(Beginning of Source material)

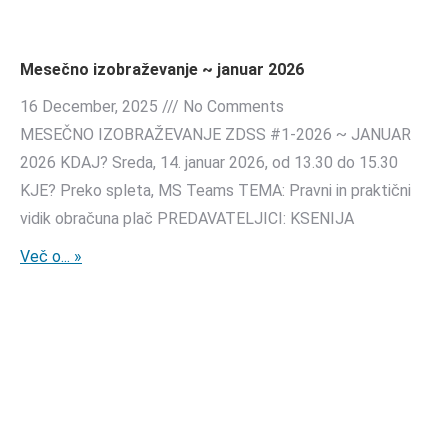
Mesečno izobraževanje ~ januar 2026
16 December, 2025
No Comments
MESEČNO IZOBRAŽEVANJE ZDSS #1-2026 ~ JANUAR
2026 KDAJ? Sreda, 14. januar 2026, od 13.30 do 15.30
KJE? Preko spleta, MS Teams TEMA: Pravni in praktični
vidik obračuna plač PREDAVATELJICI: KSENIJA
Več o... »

(End of Source material)
(Beginning of Source material)

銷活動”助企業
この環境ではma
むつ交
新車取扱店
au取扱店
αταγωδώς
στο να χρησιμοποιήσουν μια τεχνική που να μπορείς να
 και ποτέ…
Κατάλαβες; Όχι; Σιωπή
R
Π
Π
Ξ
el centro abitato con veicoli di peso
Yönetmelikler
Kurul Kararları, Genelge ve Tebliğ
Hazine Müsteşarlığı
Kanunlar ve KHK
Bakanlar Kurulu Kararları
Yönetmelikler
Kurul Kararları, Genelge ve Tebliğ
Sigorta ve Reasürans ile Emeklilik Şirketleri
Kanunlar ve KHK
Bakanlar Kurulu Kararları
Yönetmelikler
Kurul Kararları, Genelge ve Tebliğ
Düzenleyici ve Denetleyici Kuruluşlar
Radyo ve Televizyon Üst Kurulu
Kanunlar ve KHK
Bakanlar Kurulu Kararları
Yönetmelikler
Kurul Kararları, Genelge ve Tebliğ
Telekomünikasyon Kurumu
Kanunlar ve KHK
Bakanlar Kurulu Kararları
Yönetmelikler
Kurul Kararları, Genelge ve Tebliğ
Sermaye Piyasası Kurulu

(End of Source material)
(Beginning of Source material)

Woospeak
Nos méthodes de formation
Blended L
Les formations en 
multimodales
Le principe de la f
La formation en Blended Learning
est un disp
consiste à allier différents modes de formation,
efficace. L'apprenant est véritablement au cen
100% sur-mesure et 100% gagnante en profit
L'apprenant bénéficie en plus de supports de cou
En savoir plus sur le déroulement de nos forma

(End of Source material)

_About this task_: The answer must be every line of the listing that holds the word "plus".

_Answer to this exercise_:
L'apprenant bénéficie en plus de supports de cou
En savoir plus sur le déroulement de nos forma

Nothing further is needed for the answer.